1M minus the 2k for TCP/IP state and buffers is 1022*1024 = 1046528 bytes, leaving me 8764 bytes to play with.
But what about the process of changing the sublist header mapping ? In the memory map below, "Z" is random overhead, "=" is free space, "X" is the compact list.
ZZZ=====XXXXXXXXXXXXXXXXXXXXXXXXXXXXXXXXXXXXXXXXXXXXXXXXXXXXXXXXX
Start reading at the leftmost "X" and start writing at the leftmost "=" and work right. When it's done the compact list will be a little shorter and it will be at the wrong end of memory:
ZZZXXXXXXXXXXXXXXXXXXXXXXXXXXXXXXXXXXXXXXXXXXXXXXXXXXXXXXX=======
So then I'll need to shunt it to the right:
ZZZ=======XXXXXXXXXXXXXXXXXXXXXXXXXXXXXXXXXXXXXXXXXXXXXXXXXXXXXXX
In the header mapping change process, up to 1/3 of the sublist headers will be changing from 1-bit to 2-bit. In the worst case these will all be at the head of the list, so I'll need at least 781250/3 bits of free storage before I start, which takes me back to the memory requirements of the previous version of the compact list :(
To get around that, I'll split the 781250 sublists into 10 sublist groups of 78125 sublists each. Each group has its own independent sublist header mapping. Using the letters A to J for the groups:
ZZZ=====AAAAAABBCCCCDDDDDEEEFFFGGGGGGGGGGGHHIJJJJJJJJJJJJJJJJJJJJ
Each sublist group shrinks or stays the same during a sublist header mapping change:
ZZZ=====AAAAAABBCCCCDDDDDEEEFFFGGGGGGGGGGGHHIJJJJJJJJJJJJJJJJJJJJ
ZZZAAAAAA=====BBCCCCDDDDDEEEFFFGGGGGGGGGGGHHIJJJJJJJJJJJJJJJJJJJJ
ZZZAAAAAABB=====CCCCDDDDDEEEFFFGGGGGGGGGGGHHIJJJJJJJJJJJJJJJJJJJJ
ZZZAAAAAABBCCC======DDDDDEEEFFFGGGGGGGGGGGHHIJJJJJJJJJJJJJJJJJJJJ
ZZZAAAAAABBCCCDDDDD======EEEFFFGGGGGGGGGGGHHIJJJJJJJJJJJJJJJJJJJJ
ZZZAAAAAABBCCCDDDDDEEE======FFFGGGGGGGGGGGHHIJJJJJJJJJJJJJJJJJJJJ
ZZZAAAAAABBCCCDDDDDEEEFFF======GGGGGGGGGGGHHIJJJJJJJJJJJJJJJJJJJJ
ZZZAAAAAABBCCCDDDDDEEEFFFGGGGGGGGGG=======HHIJJJJJJJJJJJJJJJJJJJJ
ZZZAAAAAABBCCCDDDDDEEEFFFGGGGGGGGGGHH=======IJJJJJJJJJJJJJJJJJJJJ
ZZZAAAAAABBCCCDDDDDEEEFFFGGGGGGGGGGHHI=======JJJJJJJJJJJJJJJJJJJJ
ZZZAAAAAABBCCCDDDDDEEEFFFGGGGGGGGGGHHIJJJJJJJJJJJJJJJJJJJJ=======
ZZZ=======AAAAAABBCCCDDDDDEEEFFFGGGGGGGGGGHHIJJJJJJJJJJJJJJJJJJJJ
The worst case temporary expansion of a sublist group during a mapping change is 78125/3 = 26042 bits, under 4k. If I allow 4k plus the 1037764 bytes for a fully populated compact list, that leaves me 8764 - 4096 = 4668 bytes for the "Z"s in the memory map.

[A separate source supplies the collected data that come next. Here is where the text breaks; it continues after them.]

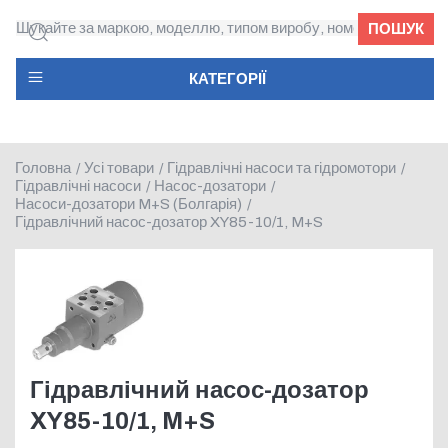
ПОШУК
КАТЕГОРІЇ
Головна
Усі товари
Гідравлічні насоси та гідромотори
/
/
/
Гідравлічні насоси
Насос-дозатори
/
/
Насоси-дозатори M+S (Болгарія)
/
Гідравлічний насос-дозатор XY85-10/1, M+S
Гідравлічний насос-дозатор
XY85-10/1, M+S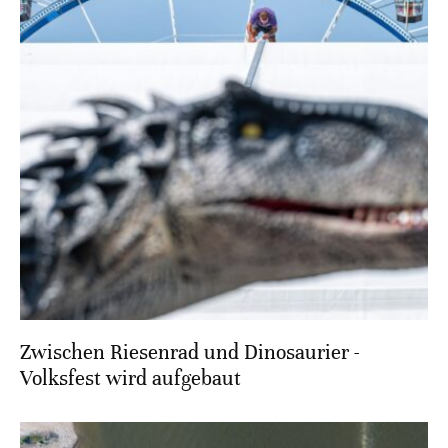
Zwischen Riesenrad und Dinosaurier -
Volksfest wird aufgebaut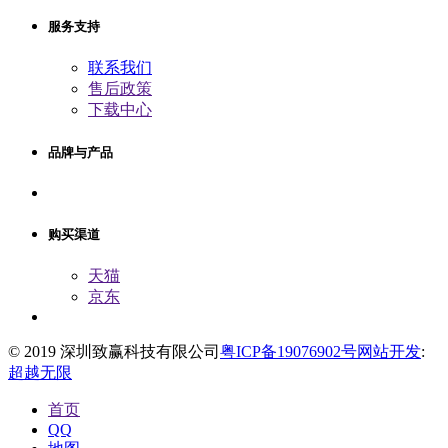
服务支持
联系我们
售后政策
下载中心
品牌与产品
购买渠道
天猫
京东
© 2019 深圳致赢科技有限公司
粤ICP备19076902号
网站开发
:
超越无限
首页
QQ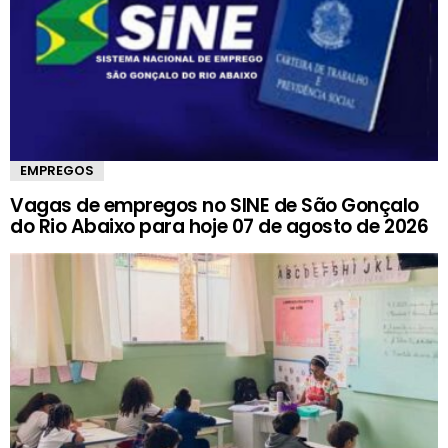
EMPREGOS
Vagas de empregos no SINE de São Gonçalo
do Rio Abaixo para hoje 07 de agosto de 2026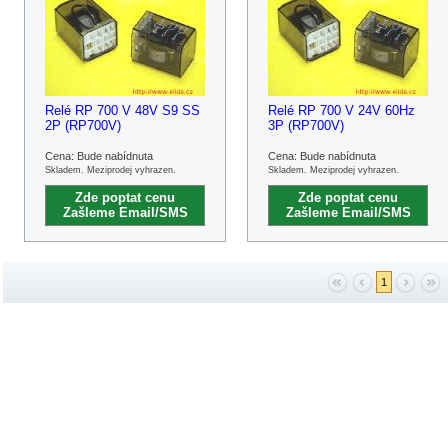
Relé RP 700 V 48V S9 SS
Relé RP 700 V 24V 60Hz
2P (RP700V)
3P (RP700V)
Cena: Bude nabídnuta
Cena: Bude nabídnuta
Skladem. Meziprodej vyhrazen.
Skladem. Meziprodej vyhrazen.
Zde poptat cenu
Zde poptat cenu
Zašleme Email/SMS
Zašleme Email/SMS
1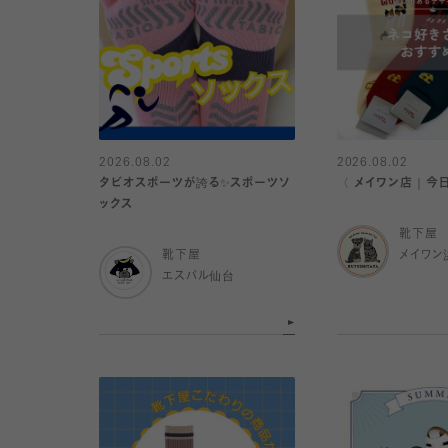
2026.08.02
2026.08.02
タビオスポーツが誇る✨スポーツソ
〈 メイワン店｜今
ックス
靴下屋
靴下屋
メイワン
エスパル仙台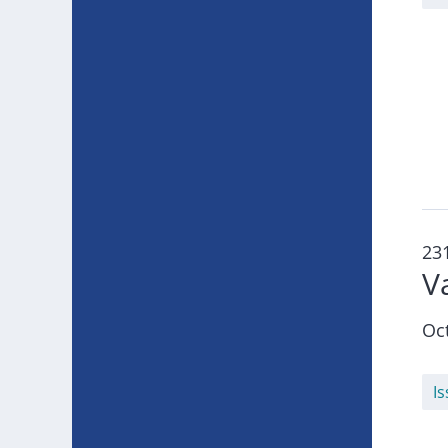
23
V
Oc
I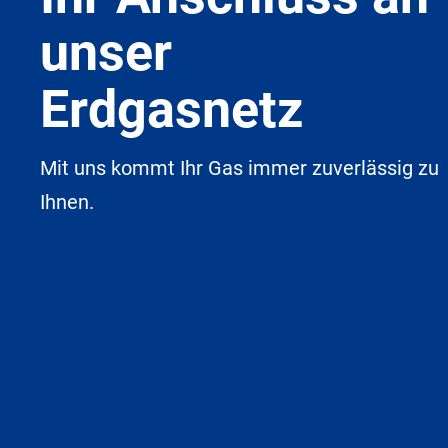
unser
Erdgasnetz
Mit uns kommt Ihr Gas immer zuverlässig zu
Ihnen.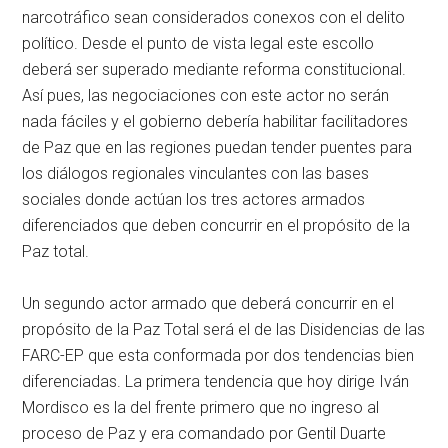
narcotráfico sean considerados conexos con el delito
político. Desde el punto de vista legal este escollo
deberá ser superado mediante reforma constitucional.
Así pues, las negociaciones con este actor no serán
nada fáciles y el gobierno debería habilitar facilitadores
de Paz que en las regiones puedan tender puentes para
los diálogos regionales vinculantes con las bases
sociales donde actúan los tres actores armados
diferenciados que deben concurrir en el propósito de la
Paz total.
Un segundo actor armado que deberá concurrir en el
propósito de la Paz Total será el de las Disidencias de las
FARC-EP que esta conformada por dos tendencias bien
diferenciadas. La primera tendencia que hoy dirige Iván
Mordisco es la del frente primero que no ingreso al
proceso de Paz y era comandado por Gentil Duarte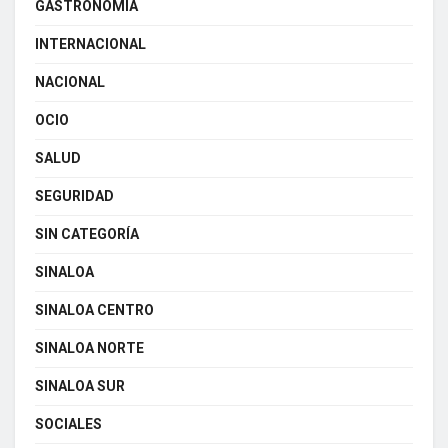
GASTRONOMÍA
INTERNACIONAL
NACIONAL
OCIO
SALUD
SEGURIDAD
SIN CATEGORÍA
SINALOA
SINALOA CENTRO
SINALOA NORTE
SINALOA SUR
SOCIALES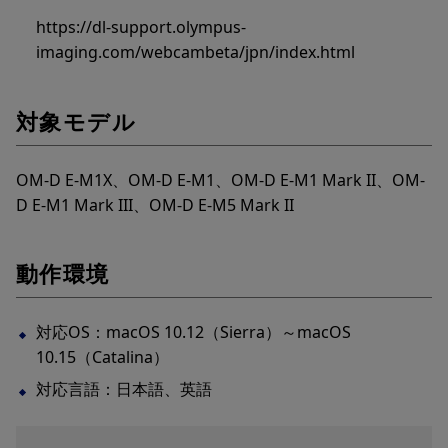
https://dl-support.olympus-
imaging.com/webcambeta/jpn/index.html
対象モデル
OM-D E-M1X、OM-D E-M1、OM-D E-M1 Mark II、OM-
D E-M1 Mark III、OM-D E-M5 Mark II
動作環境
対応OS：macOS 10.12（Sierra）～macOS
10.15（Catalina）
対応言語：日本語、英語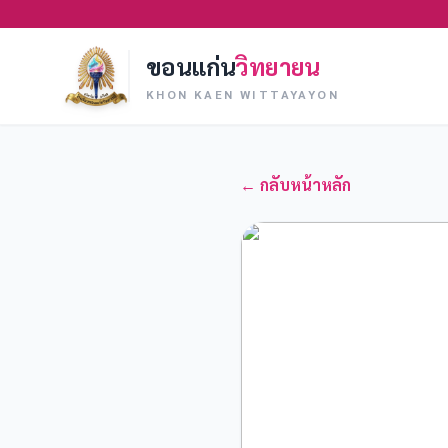
ขอนแก่น
วิทยายน
KHON KAEN WITTAYAYON
← กลับหน้าหลัก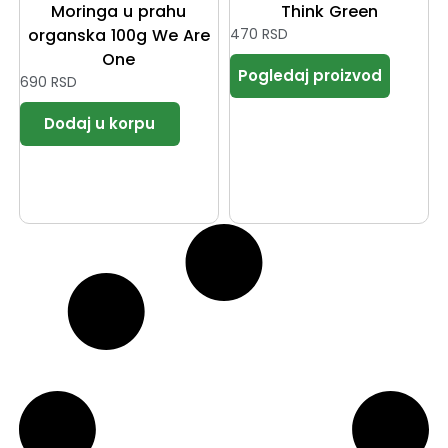
Moringa u prahu
Think Green
organska 100g We Are
470
RSD
One
690
RSD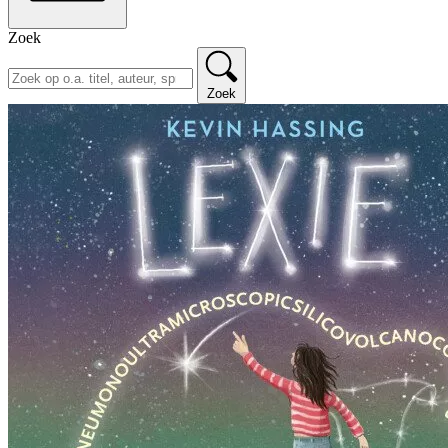
Zoek
Zoek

That should be plenty for the 10 sublist header mapping tables, 30 sublist header occurrence counts and the other few counters, pointers and small buffers I'll need, and space I've used without noticing, like stack space for function call return addresses and local variables.
Part 3, how long would it take to run?
With an empty compact list the 1-bit list header will be used for an empty sublist, and the starting size of the list will be 781250 bits. In the worst case the list grows 8 bits for each number added, so 32 + 8 = 40 bits of free space are needed for each of the 32-bit numbers to be placed at the top of the list buffer and then sorted and merged. In the worst case, changing the sublist header mapping results in a space usage of 2*781250 + 7*entries - 781250/3 bits.
With a policy of changing the sublist header mapping after every fifth merge once there are at least 800000 numbers in the list, a worst case run would involve a total of about 30M of compact list reading and writing activity.
Source:
http://nick.cleaton.net/ramsortsol.html
Gilmanov's answer is very wrong in its assumptions. It starts speculating based in a pointless measure of a million consecutive integers. That means no gaps. Those random gaps, however small, really makes it a poor idea.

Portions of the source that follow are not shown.